Re: "Online speech not free..."
Brunnen-G, on host 203.96.111.202
Wednesday, May 29, 2002, at 12:54:21
Re: "Online speech not free..." posted by Zarniwoop on Wednesday, May 29, 2002, at 02:50:08:
> Well, in the case of online libel, there's been a fairly high-profile case brought up due to the Friends Reunited website (www.friendsreunited.co.uk) - it's one of those sites where you can find old schoolmates you lost touch with. Apparently this guy was dredging up the old playground rumours about teachers sleeping with people etc. and the teacher he named came right back and sued him for libel. He won. > > People *can* be libelled over the net. However, if you ask me, there should be seperate libel laws for things put online, because they are far easier to remove and retract than, say, a headline on the front page of the News of the World. You can't exactly change the front page of a national newspaper a week after it's been on the stands.
Neither can you instantly save the front page of the national newspaper and send it to ten friends, four of whom will copy it to their hard drives and leave it there until the next owner of their computer finds it two years from now; two more friends each copy it to six of *their* friends; one posts it on a forum where it remains for several years, being read and perpetuated by hundreds of thousands of people; the other three friends show it to people in their office who start it going around the world as a spam email.
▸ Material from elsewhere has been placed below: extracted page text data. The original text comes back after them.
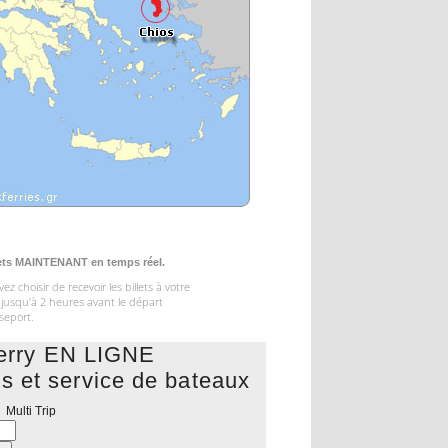
illets MAINTENANT en temps réel.
 choisir de recevoir les billets à votre
 jusqu'à 2 heures avant le départ
seport.
ferry EN LIGNE
ons et service de bateaux
Multi Trip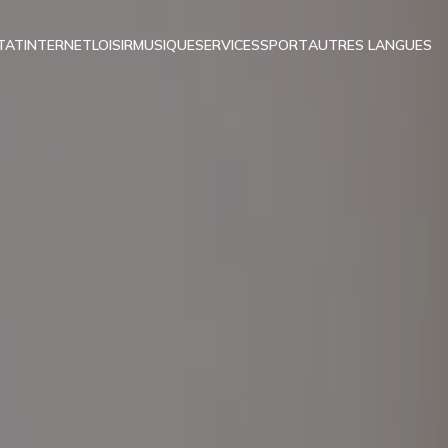
TAT
INTERNET
LOISIR
MUSIQUE
SERVICES
SPORT
AUTRES LANGUES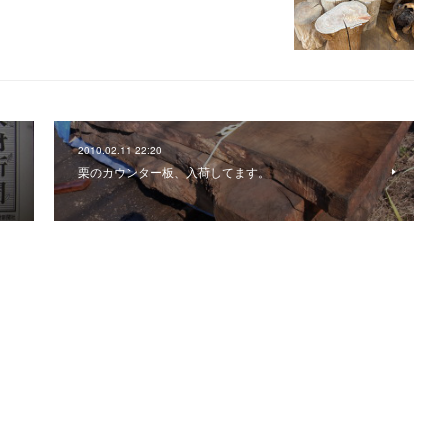
2010.02.11 22:20
栗のカウンター板、入荷してます。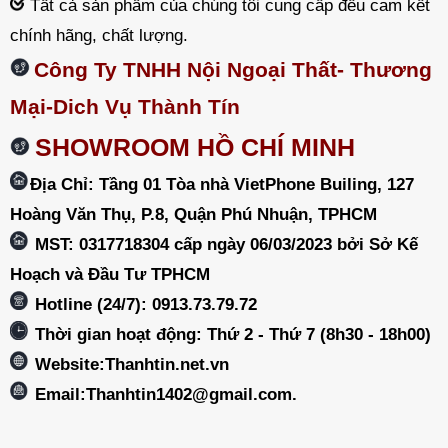
Tất cả sản phẩm của chúng tôi cung cấp đều cam kết
chính hãng, chất lượng.
Công Ty TNHH Nội Ngoại Thất- Thương
Mại-Dich Vụ Thành Tín
SHOWROOM HỒ CHÍ MINH
Địa Chỉ: Tầng 01 Tòa nhà VietPhone Builing, 127
Hoàng Văn Thụ, P.8, Quận Phú Nhuận, TPHCM
MST: 0317718304 cấp ngày 06/03/2023 bởi Sở Kế
Hoạch và Đầu Tư TPHCM
Hotline (24/7): 0913.73.79.72
Thời gian hoạt động: Thứ 2 - Thứ 7 (8h30 - 18h00)
Website:Thanhtin.net.vn
Email:
Thanhtin1402@gmail.com
.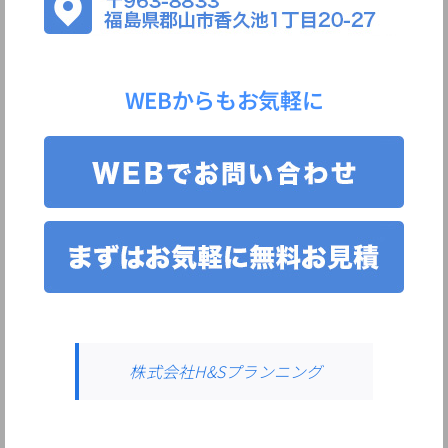
WEBからもお気軽に
株式会社H&Sプランニング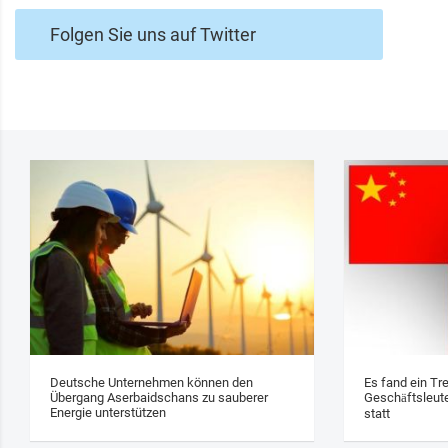
Folgen Sie uns auf Twitter
Deutsche Unternehmen können den
Es fand ein Tr
Übergang Aserbaidschans zu sauberer
Geschäftsleute
Energie unterstützen
statt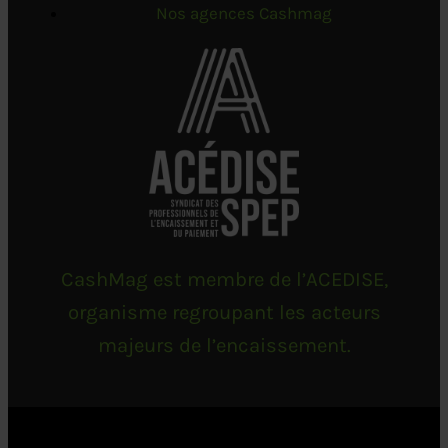
Nos agences Cashmag
CashMag est membre de l’ACEDISE,
organisme regroupant les acteurs
majeurs de l’encaissement.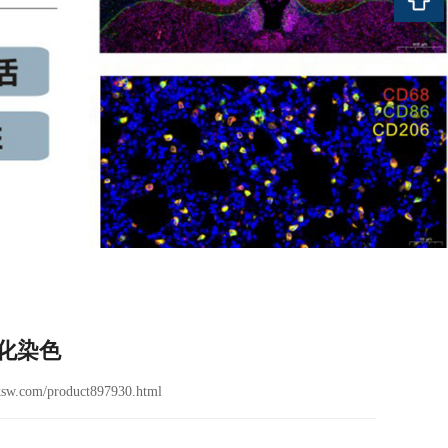
化染色
sw.com/product897930.html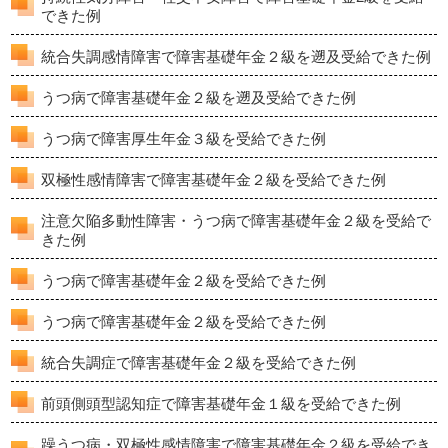
できた例
統合失調感情障害で障害基礎年金２級を遡及受給できた例
うつ病で障害基礎年金２級を遡及受給できた例
うつ病で障害厚生年金３級を受給できた例
双極性感情障害で障害基礎年金２級を受給できた例
注意欠陥多動性障害・うつ病で障害基礎年金２級を受給で
きた例
うつ病で障害基礎年金２級を受給できた例
うつ病で障害基礎年金２級を受給できた例
統合失調症で障害基礎年金２級を受給できた例
前頭側頭型認知症で障害基礎年金１級を受給できた例
躁うつ病・双極性感情障害で障害基礎年金２級を受給でき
It is far easier to retract something that appears in a print newspaper than anything you put on the internet. Once you put something on the internet, you can retract it if you like, but you have to assume that once it's been there long enough for even one person to see, it's going to be out there forever. And there isn't any way on earth you can remove it. Removing the original only takes care of one copy among potentially millions.